# Recasting data

Sometimes long data needs to be wide, and sometimes wide data needs to be long. I'll explain.

You are soon going to discover that long before you can visualize data, you need to have it in a form that the visualization library can deal with. One of the ways that isn't immediately obvious is how your data is cast. Most of the data you will encounter will be wide -- each row will represent a single entity with multiple measures for that entity. So think of states. Your dataset could have population, average life expectancy and other demographic data. 

But what if your visualization library needs one row for each measure? That's where recasting your data comes in. We can use a library called `reshape2` to `melt` or `cast` the data, depending on what we need.
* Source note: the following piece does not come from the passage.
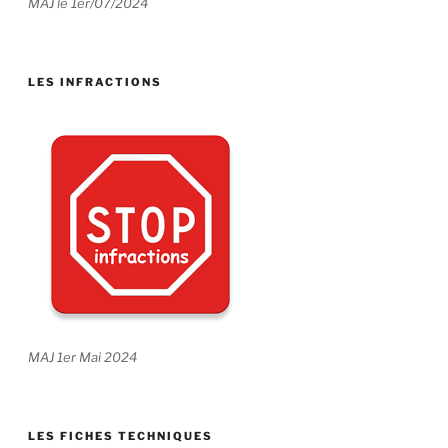
MAJ le 1er/07/2024
LES INFRACTIONS
MAJ 1er Mai 2024
LES FICHES TECHNIQUES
So let's transform a dataset we've already used -- registered voters in Nebraska -- from wide data to long data and back again. First, we'll import the library and then open the data. 

In [1]:
library(reshape2)

In [2]:
voters <- read.csv("../../Data/registeredvoters.csv")

In [3]:
head(voters)

County,Republican10,Democrat10,Libertarian10,Nonpartisan10,Total10,Republican16,Democrat16,Nonpartisan16,Libertarian16,Total16
Adams,10018,5536,6,2972,18532,10746,5027,3591,163,19527
Antelope,3005,1147,0,538,4690,3088,863,594,12,4557
Arthur,284,52,0,10,346,286,37,15,3,341
Banner,424,53,0,53,530,427,38,73,7,545
Blaine,314,56,0,24,394,310,43,29,2,384
Boone,2390,1156,0,408,3954,2469,901,404,11,3785


Making data long, in most cases, is very, very easy. It's simple. We're going to create a new data frame called longvoters, and then `melt` our voters data into it. Then we'll run `head` and you'll see each measure gets it's own row -- so each county has 10 rows of data for it. 

In [4]:
longvoters <- melt(voters)
head(longvoters)

Using County as id variables


County,variable,value
Adams,Republican10,10018
Antelope,Republican10,3005
Arthur,Republican10,284
Banner,Republican10,424
Blaine,Republican10,314
Boone,Republican10,2390


Then, we can put it back together again by casting it using `dcast`. With `dcast`, we need to tell it which variable is our main identifier -- which is County. And you'll see, we've changed the data twice, but it looks identical to the original dataset. 

In [9]:
widevoters <- dcast(longvoters, County ~ variable)
head(widevoters)

County,Republican10,Democrat10,Libertarian10,Nonpartisan10,Total10,Republican16,Democrat16,Nonpartisan16,Libertarian16,Total16
Adams,10018,5536,6,2972,18532,10746,5027,3591,163,19527
Antelope,3005,1147,0,538,4690,3088,863,594,12,4557
Arthur,284,52,0,10,346,286,37,15,3,341
Banner,424,53,0,53,530,427,38,73,7,545
Blaine,314,56,0,24,394,310,43,29,2,384
Boone,2390,1156,0,408,3954,2469,901,404,11,3785


## Assignment

Melt the population estimates data from assignment 3. 

#### Rubric

1. Did you import the data correctly?
2. Did you apply melt correctly?
3. Did you explain your steps using Markdown comments?